- **What you should do**: Work out how many lines of the data contain "Camp" and reply with that number alone.

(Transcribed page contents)
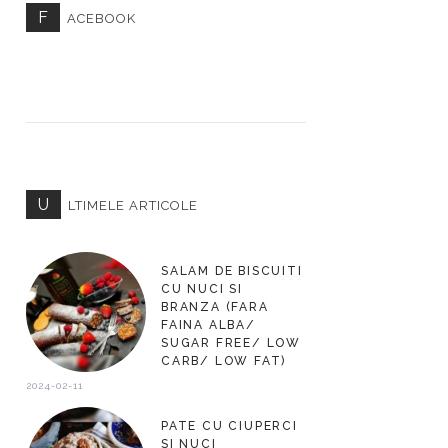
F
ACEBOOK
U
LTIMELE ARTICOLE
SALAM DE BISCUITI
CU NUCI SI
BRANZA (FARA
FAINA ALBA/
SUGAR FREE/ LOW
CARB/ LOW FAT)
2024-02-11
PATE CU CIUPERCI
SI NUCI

...

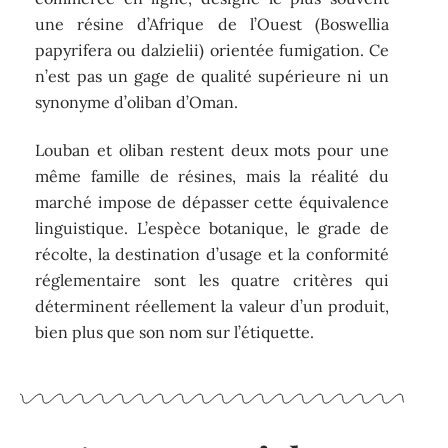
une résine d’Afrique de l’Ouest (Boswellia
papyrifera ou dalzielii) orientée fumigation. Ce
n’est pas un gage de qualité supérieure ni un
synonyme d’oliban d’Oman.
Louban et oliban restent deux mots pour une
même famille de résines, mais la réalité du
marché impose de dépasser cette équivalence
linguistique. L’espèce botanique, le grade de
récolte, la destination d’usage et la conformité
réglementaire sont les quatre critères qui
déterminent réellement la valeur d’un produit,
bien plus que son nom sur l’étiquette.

--

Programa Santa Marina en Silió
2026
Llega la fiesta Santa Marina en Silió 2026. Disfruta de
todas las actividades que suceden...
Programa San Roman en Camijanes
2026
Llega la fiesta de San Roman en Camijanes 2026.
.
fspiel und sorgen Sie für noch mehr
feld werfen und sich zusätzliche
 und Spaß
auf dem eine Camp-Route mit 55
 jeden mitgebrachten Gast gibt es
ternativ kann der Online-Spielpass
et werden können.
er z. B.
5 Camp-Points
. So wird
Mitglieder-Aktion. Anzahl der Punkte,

- **Problem solution**: 2